Mobile devices today are far more capable, and capacious, than the analog bricks of decades past. That also creates new security risks, which the feds are asking the public to address in comments due Friday.
"Mobile devices are expected to continue to become more powerful and communicate at higher speeds, eventually giving people the power and functionality of a full desktop," the National Institute of Standards and Technology says in its draft of Guidelines on Cell Phone and PDA Security. "Besides increasing productivity, such improvements are rapidly turning cell phones into extensive data reservoirs capable of holding a broad range of personal and organizational information."
The increasing capabilities of handheld devices create risks that regular consumers--not just corporate customers or government employees--should be watching out for. Prepared for federal agencies but available for anyone to use, the draft guidelines from NIST are open for public comment through Friday.
The draft includes guidelines for both organizations and individuals using cell phones and PDAs.
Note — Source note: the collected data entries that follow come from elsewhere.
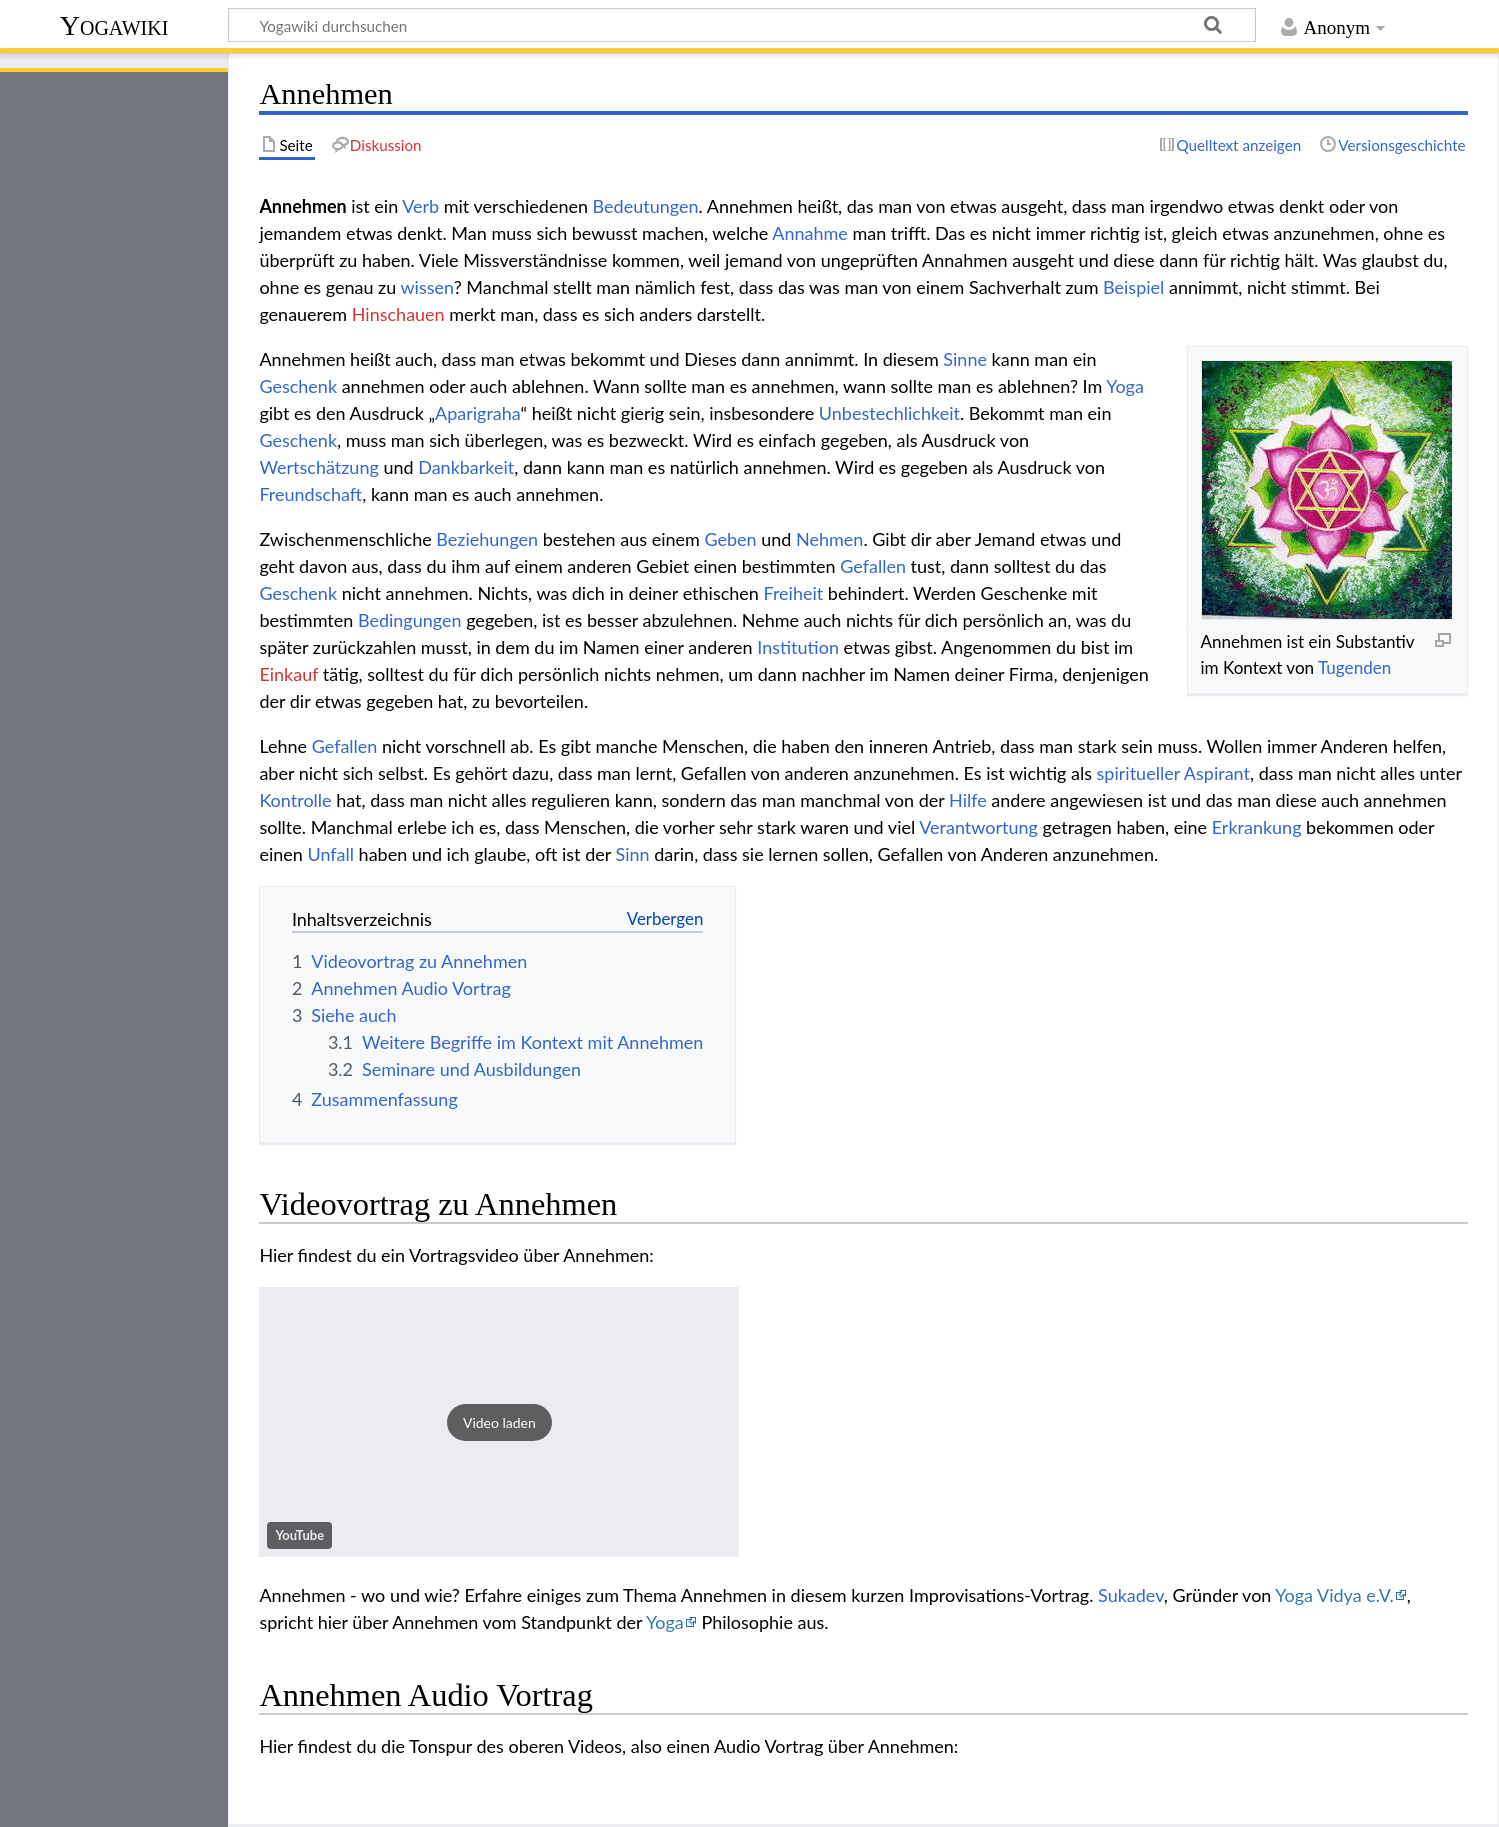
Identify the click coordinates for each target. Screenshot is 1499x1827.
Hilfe (968, 800)
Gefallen (873, 566)
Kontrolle (295, 800)
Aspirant (1217, 773)
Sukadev (1131, 1595)
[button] (499, 1422)
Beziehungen (487, 539)
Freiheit (793, 593)
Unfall (330, 854)
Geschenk (298, 386)
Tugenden (1354, 667)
It suggests organizations deploying cell phones address security issues in advance, disable unnecessary services and providing central management and oversight of the devices. Individual users are encouraged to take steps such as using pin numbers or passwords and installing malware prevention software.
The document cites the range of technology now available for handheld devices, including Global Positioning System (GPS) receivers, reduced-sized removable-media card slots, and wireless interfaces. The ubiquitous gadgets that most people are literally attached to the hip to are vulnerable to theft, spam, and eavesdropping, among other problems listed in the guidelines.
"An increasing amount of mobile malware has been reported over the past several years, which raises concerns for the future, particularly when coupled with the recent trend towards establishing a more open system environment for cellular handheld devices," the draft says. It also cites a study that estimated that 85,619 cell phones and 21,460 PDAs were left behind in one Chicago taxi firm's vehicles during a six-month period.